The 58-year-old, twice-elected Member of Parliament for Vancouver Quadra announced her run Monday to head what some of its members call Canada’s “natural governing party.”
Kim Campbell succeeded Progressive Conservative Brian Mulroney as Prime Minister before losing the 1993 election that also included the first woman to lead the NDP, Yukoner Audrey McLaughlin. Green Party leader Elizabeth May became her party’s first elected MP in 2011.
“I have a style of working cooperatively with people. Liberals are looking for a new approach in our party,” Murray told the Courier on Monday. “The culture of the Liberal Party of Canada, with its focus on personalities and power and policies of the past, has not been successful, has not been resonating with Canadian citizenry. So I’m from outside that central Canadian establishment and will bring some new ideas and a co-operative approach.”
Murray’s opponents include lawyer Deborah Coyne, former astronaut Marc Garneau, Vancouver crown prosecutor Alex Burton and perceived front-runner Justin Trudeau, the former West Side schoolteacher and eldest son of former prime minister Pierre Trudeau. The party will choose a new leader on April 14, 2013 in Ottawa. Interim leader Bob Rae took over from academic Michael Ignatieff after the party’s third-place finish in 2011.
“I welcome everybody that’s in this race, I hope it’s going to be a race about ideas for rebuilding the party and ideas for Canada,” Murray said. “I will be bringing my set of ideas forward.

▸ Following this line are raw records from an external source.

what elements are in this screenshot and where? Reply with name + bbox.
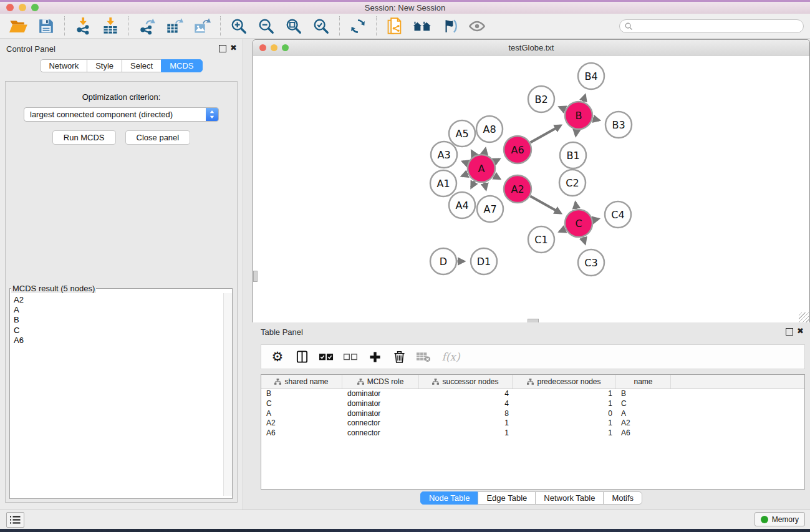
graph-node-D1[interactable]: D1 [471, 248, 497, 274]
graph-edge-A-A3[interactable] [463, 162, 468, 163]
network-close-button[interactable] [259, 44, 266, 51]
resize-grip[interactable] [799, 312, 809, 322]
graph-edge-A-A6[interactable] [494, 159, 499, 162]
float-table-panel-button[interactable] [786, 328, 793, 336]
show-graphics-button[interactable] [465, 16, 489, 37]
import-network-button[interactable] [71, 16, 95, 37]
table-row[interactable]: A2connector11A2 [261, 418, 804, 428]
graph-edge-C-C4[interactable] [593, 219, 599, 220]
network-canvas[interactable]: AA1A2A3A4A5A6A7A8BB1B2B3B4CC1C2C3C4DD1 [253, 56, 809, 323]
table-row[interactable]: A6connector11A6 [261, 428, 804, 438]
graph-edge-B-B3[interactable] [593, 118, 599, 120]
graph-node-C3[interactable]: C3 [578, 249, 604, 276]
export-table-button[interactable] [163, 16, 186, 37]
show-columns-button[interactable] [294, 349, 309, 365]
graph-edge-A2-C[interactable] [530, 196, 561, 213]
column-header-predecessor-nodes[interactable]: predecessor nodes [513, 375, 616, 389]
import-table-button[interactable] [99, 16, 122, 37]
graph-node-B[interactable]: B [565, 102, 592, 129]
graph-edge-B-B1[interactable] [576, 130, 576, 135]
network-zoom-button[interactable] [282, 44, 289, 51]
vertical-scroll-thumb[interactable] [253, 271, 258, 282]
graph-node-B3[interactable]: B3 [605, 112, 632, 138]
graph-node-A8[interactable]: A8 [476, 116, 503, 142]
graph-edge-C-C2[interactable] [576, 203, 577, 209]
tab-network-table[interactable]: Network Table [535, 491, 604, 505]
search-input[interactable] [636, 21, 803, 31]
column-header-successor-nodes[interactable]: successor nodes [419, 375, 513, 389]
close-window-button[interactable] [6, 4, 14, 11]
graph-node-B1[interactable]: B1 [560, 142, 586, 168]
zoom-fit-button[interactable] [282, 16, 306, 37]
column-header-name[interactable]: name [616, 375, 671, 389]
graph-node-C2[interactable]: C2 [559, 170, 586, 196]
close-table-panel-button[interactable]: ✖ [797, 327, 804, 336]
close-panel-button-inner[interactable]: Close panel [125, 130, 191, 145]
graph-node-A1[interactable]: A1 [430, 170, 456, 196]
graph-edge-C-C1[interactable] [559, 229, 565, 231]
close-panel-button[interactable]: ✖ [230, 44, 237, 52]
apply-function-button[interactable]: f(x) [440, 349, 461, 365]
column-header-shared-name[interactable]: shared name [261, 375, 342, 389]
result-scrollbar[interactable] [223, 293, 232, 496]
table-settings-button[interactable]: ⚙ [270, 349, 285, 365]
run-mcds-button[interactable]: Run MCDS [52, 130, 116, 145]
delete-column-button[interactable] [392, 349, 407, 365]
select-all-columns-button[interactable] [319, 349, 334, 365]
graph-edge-A-A7[interactable] [485, 183, 486, 190]
home-view-button[interactable] [410, 16, 434, 37]
float-panel-button[interactable] [219, 45, 226, 52]
graph-node-C4[interactable]: C4 [605, 201, 631, 228]
graph-edge-A-A2[interactable] [494, 176, 499, 179]
graph-node-A5[interactable]: A5 [449, 120, 475, 147]
save-session-button[interactable] [34, 16, 58, 37]
graph-node-A6[interactable]: A6 [504, 136, 531, 163]
tab-mcds[interactable]: MCDS [161, 59, 202, 72]
graph-edge-C-C3[interactable] [583, 237, 585, 243]
tab-motifs[interactable]: Motifs [603, 491, 642, 505]
table-row[interactable]: Adominator80A [261, 409, 804, 419]
graph-edge-A-A5[interactable] [471, 151, 474, 155]
tab-network[interactable]: Network [40, 59, 87, 72]
open-session-button[interactable] [7, 16, 31, 37]
create-column-button[interactable] [367, 349, 382, 365]
zoom-selected-button[interactable] [309, 16, 333, 37]
tab-node-table[interactable]: Node Table [420, 491, 479, 505]
graph-edge-B-B4[interactable] [583, 95, 585, 101]
graph-node-A7[interactable]: A7 [477, 196, 503, 222]
show-task-history-button[interactable] [6, 512, 24, 528]
graph-node-C1[interactable]: C1 [528, 226, 554, 253]
zoom-in-button[interactable] [227, 16, 251, 37]
graph-node-A4[interactable]: A4 [449, 192, 475, 218]
zoom-window-button[interactable] [31, 4, 39, 11]
minimize-window-button[interactable] [19, 4, 26, 11]
column-header-mcds-role[interactable]: MCDS role [342, 375, 419, 389]
apply-layout-button[interactable] [346, 16, 370, 37]
tab-edge-table[interactable]: Edge Table [478, 491, 536, 505]
graph-node-A2[interactable]: A2 [504, 175, 531, 203]
graph-edge-A-A8[interactable] [485, 148, 486, 154]
graph-node-D[interactable]: D [430, 248, 456, 274]
memory-button[interactable]: Memory [755, 512, 805, 526]
hide-labels-button[interactable] [438, 16, 461, 37]
graph-node-C[interactable]: C [565, 210, 592, 237]
new-network-from-selection-button[interactable] [383, 16, 407, 37]
network-minimize-button[interactable] [271, 44, 277, 51]
graph-node-B2[interactable]: B2 [528, 86, 554, 112]
export-image-button[interactable] [190, 16, 214, 37]
graph-edge-A-A1[interactable] [462, 174, 468, 177]
graph-node-A[interactable]: A [468, 155, 495, 182]
export-network-button[interactable] [135, 16, 159, 37]
tab-select[interactable]: Select [122, 59, 162, 72]
table-row[interactable]: Bdominator41B [261, 389, 804, 399]
zoom-out-button[interactable] [254, 16, 278, 37]
criterion-select[interactable]: largest connected component (directed) [24, 107, 219, 122]
table-row[interactable]: Cdominator41C [261, 399, 804, 409]
graph-node-A3[interactable]: A3 [431, 142, 457, 168]
unselect-all-columns-button[interactable] [343, 349, 358, 365]
graph-node-B4[interactable]: B4 [578, 63, 604, 89]
search-field[interactable] [619, 19, 804, 33]
graph-edge-A6-B[interactable] [530, 125, 561, 142]
graph-edge-B-B2[interactable] [559, 107, 565, 110]
graph-edge-A-A4[interactable] [471, 181, 475, 188]
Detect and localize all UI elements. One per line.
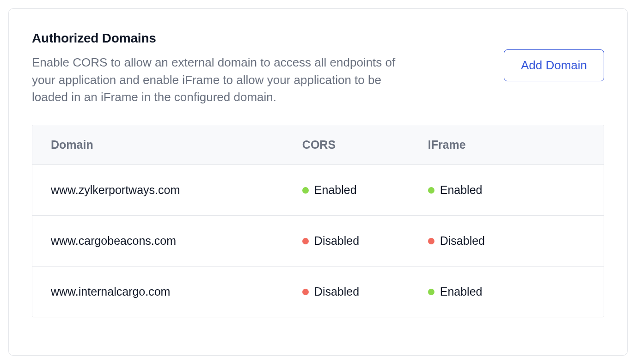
cell-domain: www.internalcargo.com (32, 267, 284, 317)
add-domain-button[interactable]: Add Domain (504, 49, 604, 81)
cell-domain: www.cargobeacons.com (32, 216, 284, 266)
status-badge: Disabled (428, 234, 485, 248)
section-description: Enable CORS to allow an external domain … (32, 54, 411, 106)
cell-iframe: Disabled (410, 216, 604, 266)
status-badge: Disabled (302, 234, 359, 248)
cell-cors: Disabled (284, 267, 410, 317)
status-dot-icon (302, 238, 309, 244)
status-label: Disabled (314, 285, 359, 298)
section-title: Authorized Domains (32, 31, 411, 46)
cell-iframe: Enabled (410, 165, 604, 215)
authorized-domains-card: Authorized Domains Enable CORS to allow … (8, 8, 628, 356)
status-badge: Enabled (302, 183, 357, 197)
cell-domain: www.zylkerportways.com (32, 165, 284, 215)
table-row[interactable]: www.cargobeacons.comDisabledDisabled (32, 216, 604, 267)
cell-cors: Enabled (284, 165, 410, 215)
column-header-iframe: IFrame (410, 125, 604, 164)
status-label: Enabled (314, 183, 357, 197)
status-label: Enabled (440, 183, 483, 197)
status-dot-icon (302, 289, 309, 295)
status-badge: Disabled (302, 285, 359, 298)
status-dot-icon (428, 187, 434, 194)
status-dot-icon (302, 187, 309, 194)
column-header-cors: CORS (284, 125, 410, 164)
cell-iframe: Enabled (410, 267, 604, 317)
column-header-domain: Domain (32, 125, 284, 164)
status-label: Disabled (314, 234, 359, 248)
table-header: Domain CORS IFrame (32, 125, 604, 165)
header-text: Authorized Domains Enable CORS to allow … (32, 31, 411, 106)
table-row[interactable]: www.zylkerportways.comEnabledEnabled (32, 165, 604, 216)
cell-cors: Disabled (284, 216, 410, 266)
status-label: Enabled (440, 285, 483, 298)
status-dot-icon (428, 289, 434, 295)
status-badge: Enabled (428, 285, 483, 298)
table-row[interactable]: www.internalcargo.comDisabledEnabled (32, 267, 604, 317)
status-badge: Enabled (428, 183, 483, 197)
header-row: Authorized Domains Enable CORS to allow … (32, 31, 604, 106)
status-label: Disabled (440, 234, 485, 248)
table-body: www.zylkerportways.comEnabledEnabledwww.… (32, 165, 604, 317)
domains-table: Domain CORS IFrame www.zylkerportways.co… (32, 125, 604, 317)
status-dot-icon (428, 238, 434, 244)
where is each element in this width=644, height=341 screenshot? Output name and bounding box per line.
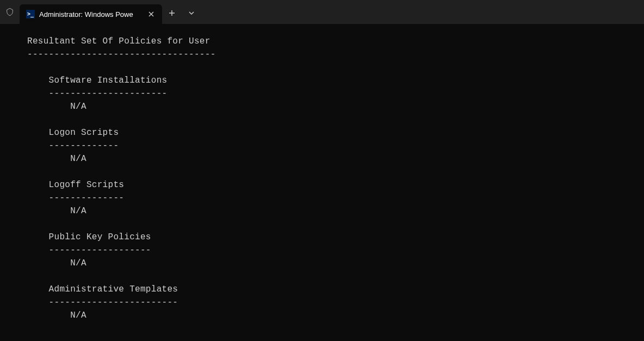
- new-tab-button[interactable]: [162, 3, 182, 23]
- section-value: N/A: [70, 258, 86, 268]
- tab-title: Administrator: Windows Powe: [39, 10, 143, 18]
- section-title: Public Key Policies: [49, 232, 151, 242]
- close-tab-button[interactable]: [147, 10, 156, 18]
- section-value: N/A: [70, 102, 86, 111]
- section-underline: --------------: [49, 193, 125, 203]
- section-value: N/A: [70, 311, 86, 320]
- terminal-output[interactable]: Resultant Set Of Policies for User -----…: [0, 24, 644, 341]
- rsop-header: Resultant Set Of Policies for User: [27, 36, 210, 46]
- section-title: Software Installations: [49, 76, 168, 85]
- section-title: Administrative Templates: [49, 284, 178, 294]
- section-title: Logon Scripts: [49, 128, 119, 138]
- section-underline: ----------------------: [49, 89, 168, 98]
- title-bar: >_ Administrator: Windows Powe: [0, 0, 644, 24]
- section-underline: -------------------: [49, 245, 151, 255]
- powershell-icon: >_: [26, 10, 35, 18]
- section-value: N/A: [70, 154, 86, 164]
- rsop-header-underline: -----------------------------------: [27, 49, 216, 59]
- section-title: Logoff Scripts: [49, 180, 125, 190]
- section-underline: ------------------------: [49, 297, 178, 307]
- section-value: N/A: [70, 206, 86, 216]
- shield-icon: [0, 0, 20, 24]
- section-underline: -------------: [49, 141, 119, 151]
- terminal-tab[interactable]: >_ Administrator: Windows Powe: [20, 4, 162, 24]
- tab-dropdown-button[interactable]: [182, 3, 201, 23]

In addition, people are looking for not just ideas but who has the track record of delivering and implementing ideas. I have a unique background in that to offer.”
Murray is the Liberal critic for small business and tourism, Asia-Pacific Gateway and Western Economic Diversification. She is anti-oil pipeline and pro-marijuana legalization. The South Africa-native won election with the B.C. Liberals in New Westminster under Gordon Campbell in 2001 and spent three years as environment minister and a year as management services minister before losing in the 2005 election.
She lost her first attempt federally, in the New Westminster-Coquitlam riding, but won in 2008 in Vancouver Quadra, the riding from 1984 to 1993 of former Liberal prime minister John Turner.
While Murray opposes a merger with the NDP, she favours a one-time system of run-offs among centre-left candidates to avoid a progressive vote split and retake ridings from the Conservatives.
“I am for a change in the culture of politics in Canada. Our democracy is eroding with this government and the secrecy and anti-democratic process, that needs to change and my view is we need a different electoral system, a way that fosters or rewards working together constructively,” she said.
Murray said she is used to balancing family with business and cabinet with constituency work, so running a national campaign won’t harm her Vancouver Quadra commitments.
“I’ve fortunately got a very capable staff in Vancouver and Ottawa that will help me ensure we’re still serving the needs of constituents,” she said.
In 1979, Murray and husband Dirk Brinkman co-founded the Brinkman and Associates treeplanting company. Among their three grown children is actor-rapper Baba Brinkman.